#### [WHAT IS BEING ASKED]
Take the listing below and print exactly the lines starting at the line containing "Product Information" and ending at the line containing "in Customer Rewards", both ends included, and no others.
Segment Start: TASK DATA
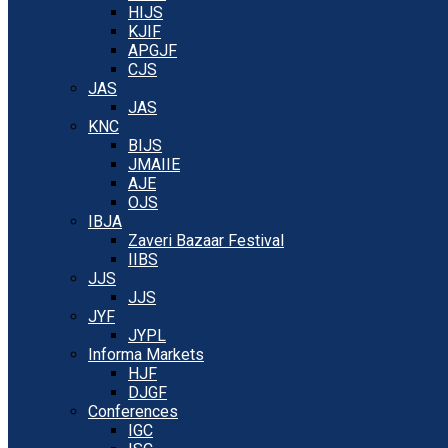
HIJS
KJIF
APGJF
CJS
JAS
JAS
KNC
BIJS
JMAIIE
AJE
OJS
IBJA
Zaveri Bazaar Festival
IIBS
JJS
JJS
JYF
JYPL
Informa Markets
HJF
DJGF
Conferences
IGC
Segment End: TASK DATA
Segment Start: TASK DATA
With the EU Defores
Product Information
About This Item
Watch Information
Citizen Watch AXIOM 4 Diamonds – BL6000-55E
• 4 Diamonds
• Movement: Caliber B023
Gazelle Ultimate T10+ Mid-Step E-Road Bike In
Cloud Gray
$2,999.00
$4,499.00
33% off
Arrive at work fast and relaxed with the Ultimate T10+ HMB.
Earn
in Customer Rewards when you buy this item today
Segment End: TASK DATA
#### [SOLUTION TO THE PROBLEM]
Product Information
About This Item
Watch Information
Citizen Watch AXIOM 4 Diamonds – BL6000-55E
• 4 Diamonds
• Movement: Caliber B023
Gazelle Ultimate T10+ Mid-Step E-Road Bike In
Cloud Gray
$2,999.00
$4,499.00
33% off
Arrive at work fast and relaxed with the Ultimate T10+ HMB.
Earn
in Customer Rewards when you buy this item today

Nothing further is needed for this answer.